Wende im Fall Kurnaz? Neuer Zeuge aufgetaucht
Im Fall des Ex-Guantanamo-Häftlings Murat Kurnaz könnte durch die Aussage eines früheren Mithäftlings das Verfahren gegen zwei Bundeswehrsoldaten eine neue Wende nehmen.
Im Fall des ehemaligen Guantánamo-Häftlings Murat Kurnaz könnte das Verfahren gegen zwei Bundeswehrsoldaten durch die Aussagen eines früheren Mithäftlings eine neue Wende nehmen.
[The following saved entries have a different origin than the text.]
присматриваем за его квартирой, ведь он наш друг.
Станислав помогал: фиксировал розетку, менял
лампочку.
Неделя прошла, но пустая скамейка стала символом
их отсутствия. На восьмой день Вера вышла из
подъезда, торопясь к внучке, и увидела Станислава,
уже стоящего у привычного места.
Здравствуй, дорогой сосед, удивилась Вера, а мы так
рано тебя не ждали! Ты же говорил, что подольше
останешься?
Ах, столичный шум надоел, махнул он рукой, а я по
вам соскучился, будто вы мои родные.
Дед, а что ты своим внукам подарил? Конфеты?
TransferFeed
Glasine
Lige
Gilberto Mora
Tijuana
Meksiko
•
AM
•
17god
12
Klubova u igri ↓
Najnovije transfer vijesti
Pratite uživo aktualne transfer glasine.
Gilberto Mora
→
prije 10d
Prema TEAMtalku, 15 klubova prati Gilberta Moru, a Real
Ein Brite, der mit dem aus Bremen stammenden Türken 2002 in einem US- Gefangenenlager im afghanischen Kandahar war, hat nach Informationen der Deutschen Presse-Agentur dpa vom Donnerstag in Berlin Angaben von Kurnaz in einer entscheidenden Frage bestätigt. Dabei geht es um dessen Darstellung, er sei von deutschen Elitesoldaten des Kommandos Spezialkräfte (KSK) in dem Lager hinter einem Lastwagen misshandelt worden.
Die Staatsanwaltschaft Tübingen hatte das Verfahren gegen zwei Soldaten wegen gefährlicher Körperverletzung im vorigen Mai mit der Begründung eingestellt, dass sie nicht herausfinden konnte, ob der entsprechende Lastwagen im Lager existierte. Er soll zur Fäkalien- Entsorgung eingesetzt worden sein. Im August hatte sie die Ermittlungen wieder aufgenommen, nachdem Kurnaz Anwalt Bernhard Docke zwei Briten als Zeugen benannt hatte.
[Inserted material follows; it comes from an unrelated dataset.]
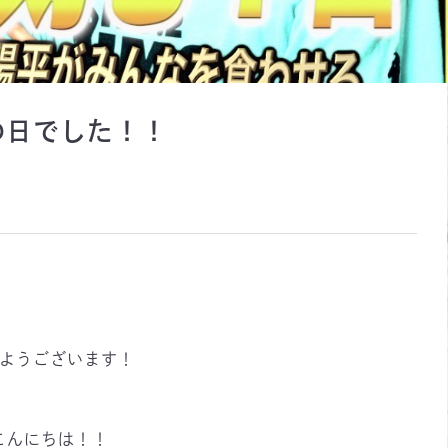
の日でした！！
ようございます！
こんにちは！！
Beide hätten nun am Mittwoch vor dem geheim tagenden Verteidigungsausschuss des Bundestags ausgesagt, erfuhr die dpa. Während der eine keine genauen Angaben habe machen können, habe sich der andere an den Lastwagen genau erinnert, weil er eigenhändig Kübel mit Fäkalien dorthin gebracht habe. Mit dieser Arbeit habe er seine Essensration aufbessern können.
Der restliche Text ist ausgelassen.